With the pictures removed, the data below must be transcribed in full and exactly.

#####

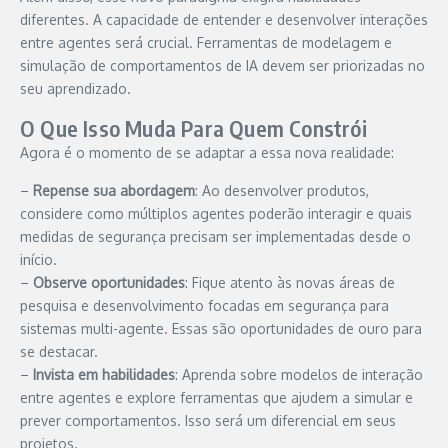
diferentes. A capacidade de entender e desenvolver interações
entre agentes será crucial. Ferramentas de modelagem e
simulação de comportamentos de IA devem ser priorizadas no
seu aprendizado.
O Que Isso Muda Para Quem Constrói
Agora é o momento de se adaptar a essa nova realidade:
–
Repense sua abordagem
: Ao desenvolver produtos,
considere como múltiplos agentes poderão interagir e quais
medidas de segurança precisam ser implementadas desde o
início.
–
Observe oportunidades
: Fique atento às novas áreas de
pesquisa e desenvolvimento focadas em segurança para
sistemas multi-agente. Essas são oportunidades de ouro para
se destacar.
–
Invista em habilidades
: Aprenda sobre modelos de interação
entre agentes e explore ferramentas que ajudem a simular e
prever comportamentos. Isso será um diferencial em seus
projetos.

#####

**ANSWER TO THE PROBLEM:**
diferentes. A capacidade de entender e desenvolver interações
entre agentes será crucial. Ferramentas de modelagem e
simulação de comportamentos de IA devem ser priorizadas no
seu aprendizado.
O Que Isso Muda Para Quem Constrói
Agora é o momento de se adaptar a essa nova realidade:
–
Repense sua abordagem
: Ao desenvolver produtos,
considere como múltiplos agentes poderão interagir e quais
medidas de segurança precisam ser implementadas desde o
início.
–
Observe oportunidades
: Fique atento às novas áreas de
pesquisa e desenvolvimento focadas em segurança para
sistemas multi-agente. Essas são oportunidades de ouro para
se destacar.
–
Invista em habilidades
: Aprenda sobre modelos de interação
entre agentes e explore ferramentas que ajudem a simular e
prever comportamentos. Isso será um diferencial em seus
projetos.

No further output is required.